Migrants in Bengaluru shelter continue to face poor living conditions, uncertainty

Activists allege that there is no government interest in coordination, which would make the process safer and easier for migrants waiting for trains to go home.
Migrant workers
Migrant workers

One might assume that the migrant crisis in Bengaluru, with thousands of workers wanting to go back to their hometowns, was over. But just this Monday, thousands of migrant workers converged at the Tripura Vasini convention centre in Palace Grounds, which holds migrants until they can board trains.

Volunteers and activists working independently to support the government system say that there is a complete lack of process at this centre adding to the ordeal already being faced by the migrants.

While many Shramik trains have been arranged to transport thousands of migrants from Bengaluru to various states like Jharkhand, Odisha, Bihar and Nagaland, the government is still processing people who want to leave Karnataka.

Initially, there were about 1,500 people waiting for a train to north Indian states so that they could go home. When the government announced on Sunday night that there would be a train to Bihar, Jharkhand and Odisha, word spread quickly and several other migrants turned up at the convention centre. According to estimates by activists, there were nearly 3,000 people in total at the centre.

“Since each train has a capacity of about 1,800 people, not all who gathered could take the train. This left more than 1,500 people behind,” says Tanveer Ahmed, who works with Mercy Mission, a coalition of NGOs in the city.

Government inefficiency

The main problem that migrants wanting to go home face is lack of information. The trains and their destinations are not announced until the night before the train is scheduled to leave, after which migrants gather at the designated convention centre.

The government does not have an efficient way to communicate information, activists allege.

“The helpline numbers are rarely useful. Even if someone picks up, they ask the person to go and get information from some other office. Then what is the point of the helpline?” says Rosemary Vishwanath, a volunteer with Bangalore with Migrants.

Besides, there is no helpdesk at the convention centre where the migrants stay until there are enough people for a train to be arranged. There is no way to communicate with them on the ground, either. “We don’t have any sort of public address system. Even the two policemen stationed here were not given a van whose address system could be used to communicate information to the large crowds of people,” says Aditi from Bangalore with Migrants.

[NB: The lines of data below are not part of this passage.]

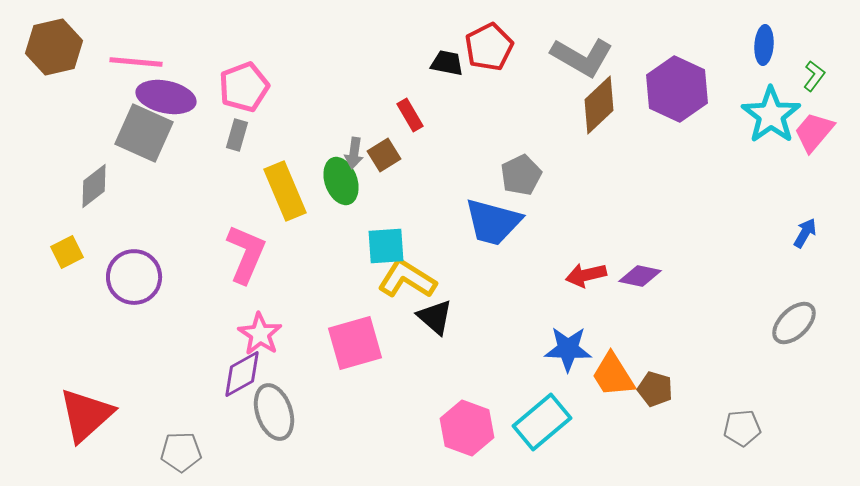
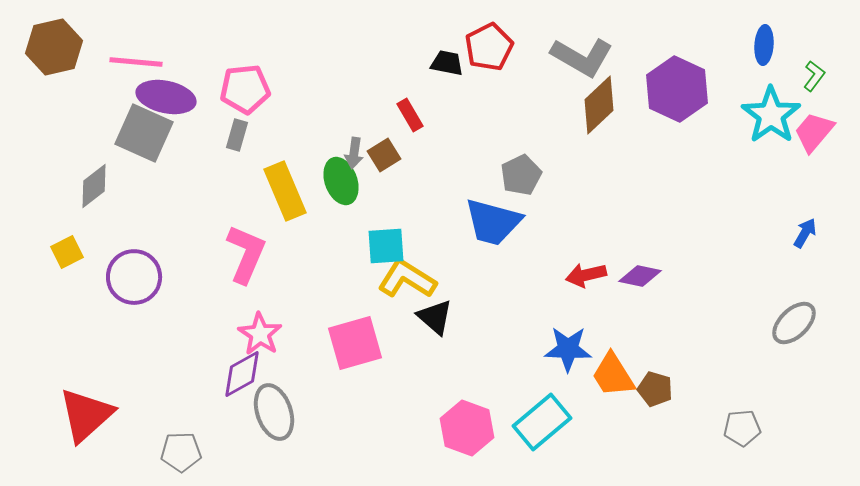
pink pentagon at (244, 87): moved 1 px right, 2 px down; rotated 15 degrees clockwise
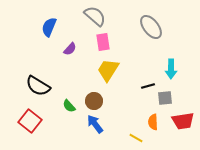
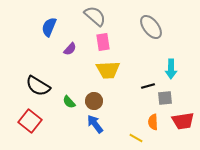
yellow trapezoid: rotated 125 degrees counterclockwise
green semicircle: moved 4 px up
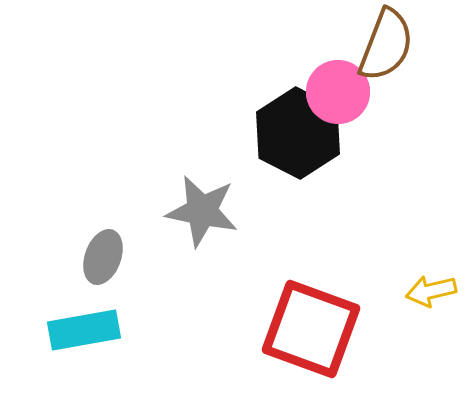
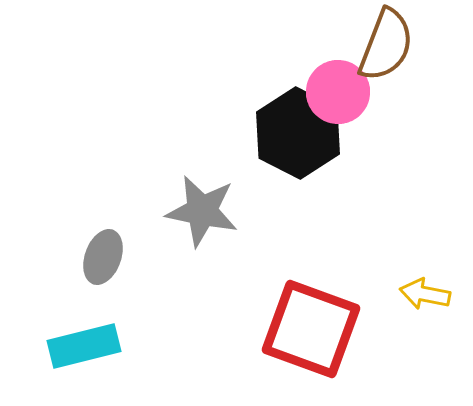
yellow arrow: moved 6 px left, 3 px down; rotated 24 degrees clockwise
cyan rectangle: moved 16 px down; rotated 4 degrees counterclockwise
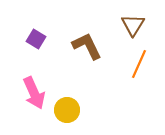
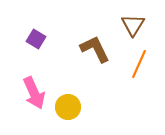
brown L-shape: moved 8 px right, 3 px down
yellow circle: moved 1 px right, 3 px up
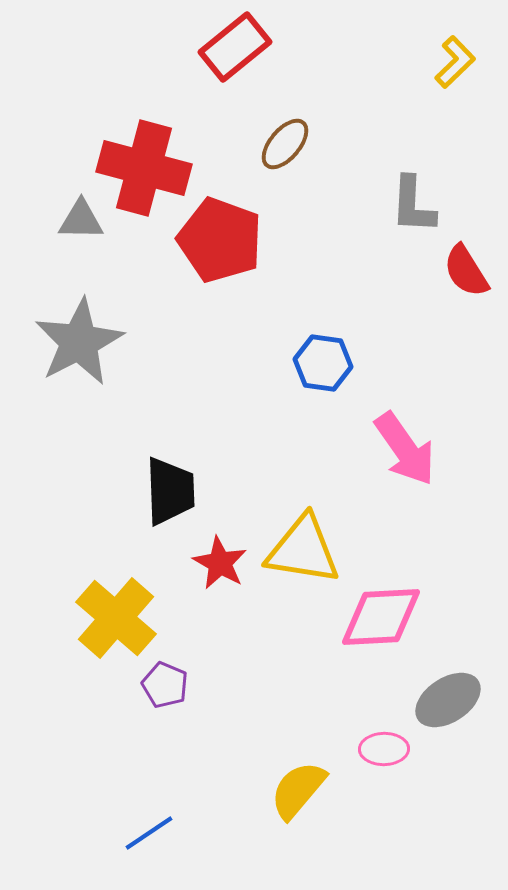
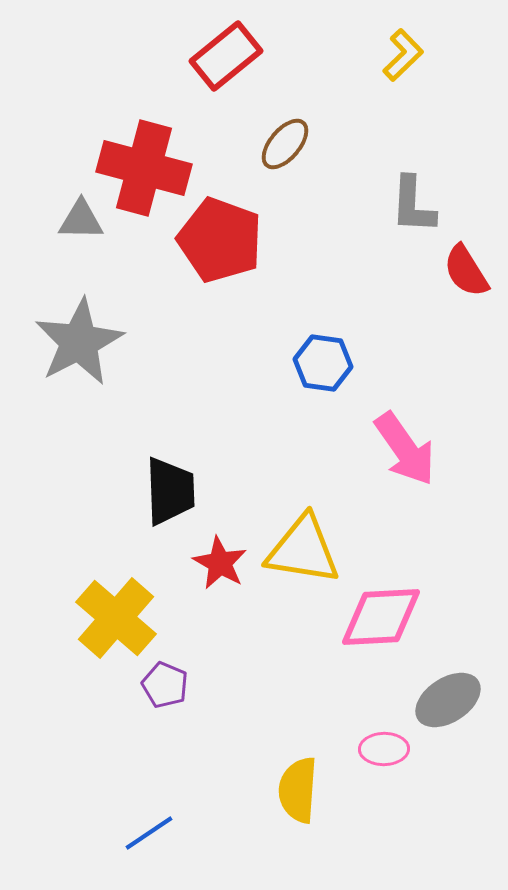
red rectangle: moved 9 px left, 9 px down
yellow L-shape: moved 52 px left, 7 px up
yellow semicircle: rotated 36 degrees counterclockwise
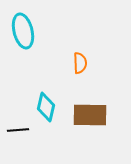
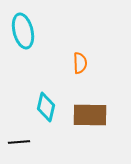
black line: moved 1 px right, 12 px down
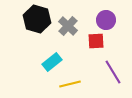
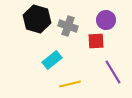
gray cross: rotated 24 degrees counterclockwise
cyan rectangle: moved 2 px up
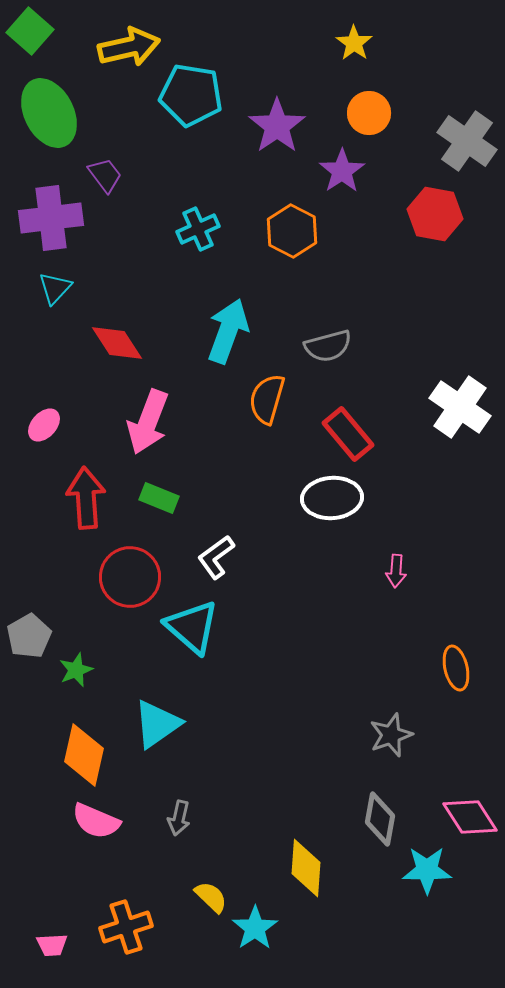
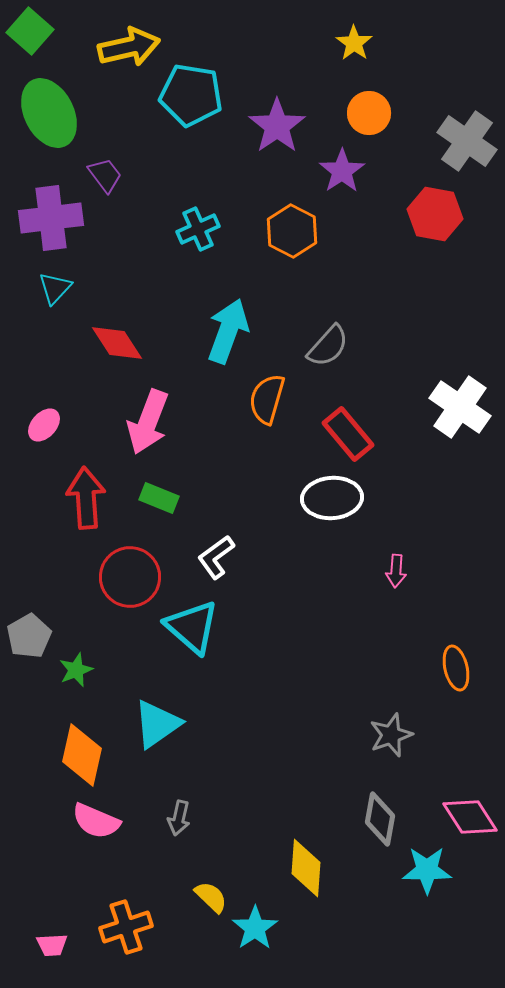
gray semicircle at (328, 346): rotated 33 degrees counterclockwise
orange diamond at (84, 755): moved 2 px left
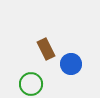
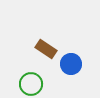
brown rectangle: rotated 30 degrees counterclockwise
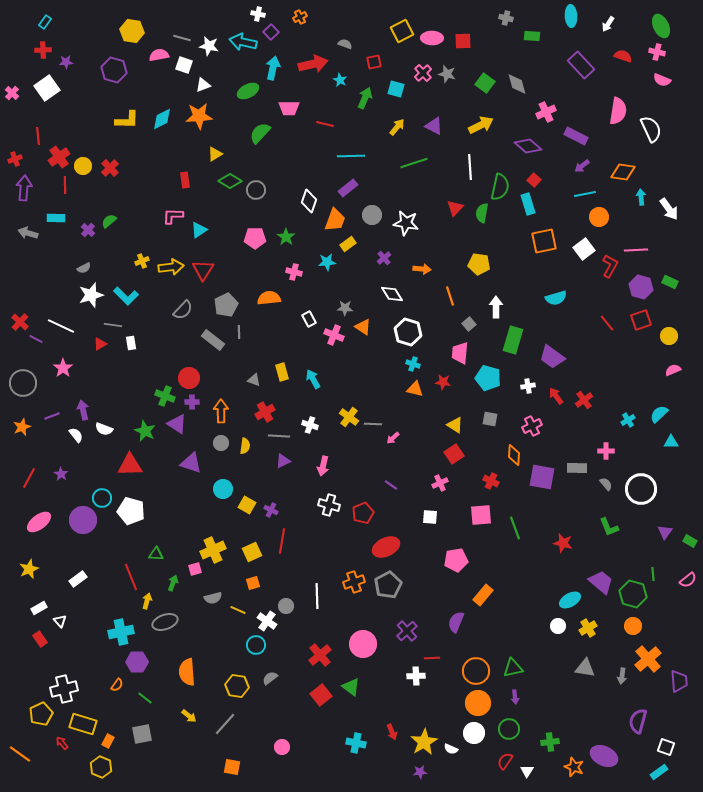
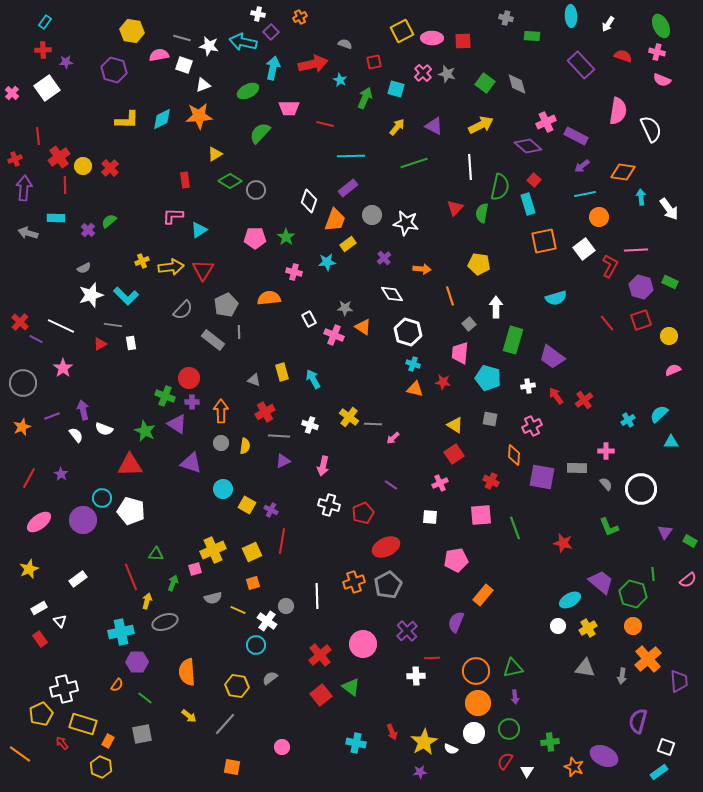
pink cross at (546, 112): moved 10 px down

Finally, the government was able to send about 1,800 people on the train to Bihar, Jharkhand and Odisha. There was some confusion about whether a second train would be announced, and the migrant workers were stuck in the convention centre for hours with no proper water, sanitation or lighting facilities.

The large numbers of people who had gathered due to the lack of information also became a huge logistical problem for the government authorities. Activists said that there were over a thousand people who needed help with filling forms and only three government officials capturing the data.

“A second train was announced in the evening and people were crowding together to get information. In the evening, there was only one person handling the data entry. Finally, the Joint Commissioner decided that no data would be entered, and they would only collect their forms and allow them to leave. The train left at 11.51 pm that night,” Tanveer says.

He adds, “If the second train was routed better, through Bihar, then another 500 people could’ve also left that night.” The second train carried migrants to Odisha, Jharkhand and West Bengal.

Lack of facilities at shelter

The Tripura Vasini convention centre, situated about 5 km from the main train station in the city, hosts migrant workers who are set to leave to city, in order to process their forms and papers.

With a majority of migrants having already left, the government seems to have lost interest in maintaining basic facilities, allege activists.

Saniya, one of the few volunteers who continues to work with the migrants, says, “There are no basic facilities. The government has not paid the convention centre, so there is no water or electricity, and no one is cleaning the toilets. The hall can fit more than 1,000 people at a time, but there are just three toilets.”

Since there is no electricity, there are neither lights nor fans, and the space becomes overheated when thousands are stuck at the centre, Saniya says.